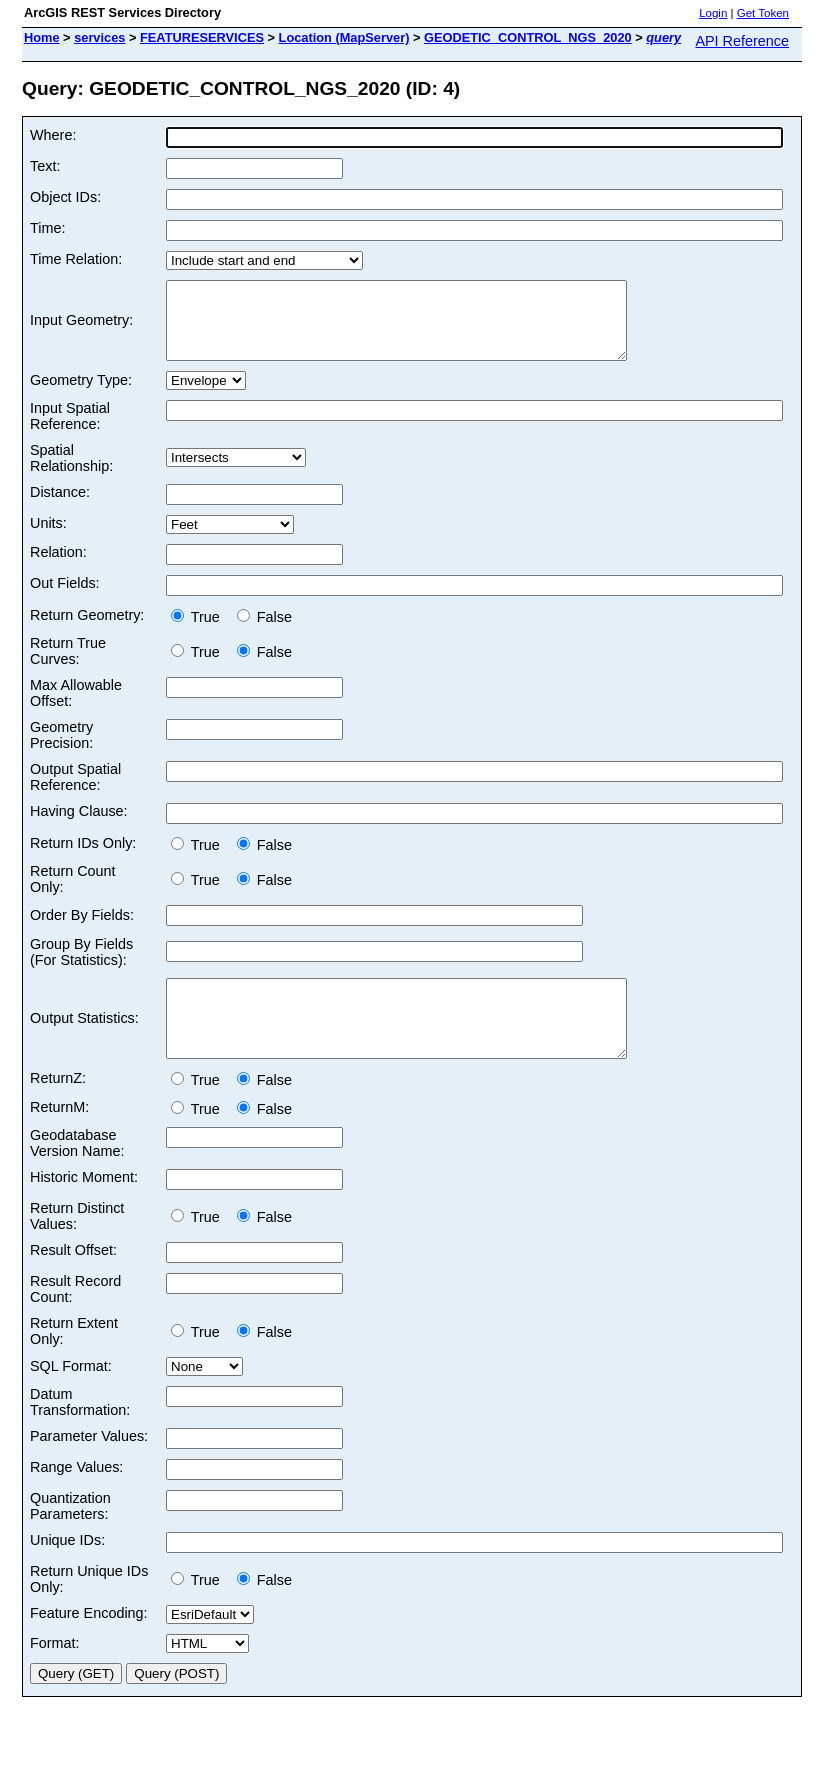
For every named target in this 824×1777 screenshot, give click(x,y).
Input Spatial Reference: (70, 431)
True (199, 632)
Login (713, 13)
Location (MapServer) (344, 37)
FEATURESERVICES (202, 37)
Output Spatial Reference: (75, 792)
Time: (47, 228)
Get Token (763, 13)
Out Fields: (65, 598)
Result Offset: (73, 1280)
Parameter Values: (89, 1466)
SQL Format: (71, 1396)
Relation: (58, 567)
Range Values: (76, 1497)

══════

> _TASK ITEM_:
Copy every line that contains "Reference" from the listing above.

> _ANSWER TO THE PROBLEM_:
Input Spatial Reference: (70, 431)
Output Spatial Reference: (75, 792)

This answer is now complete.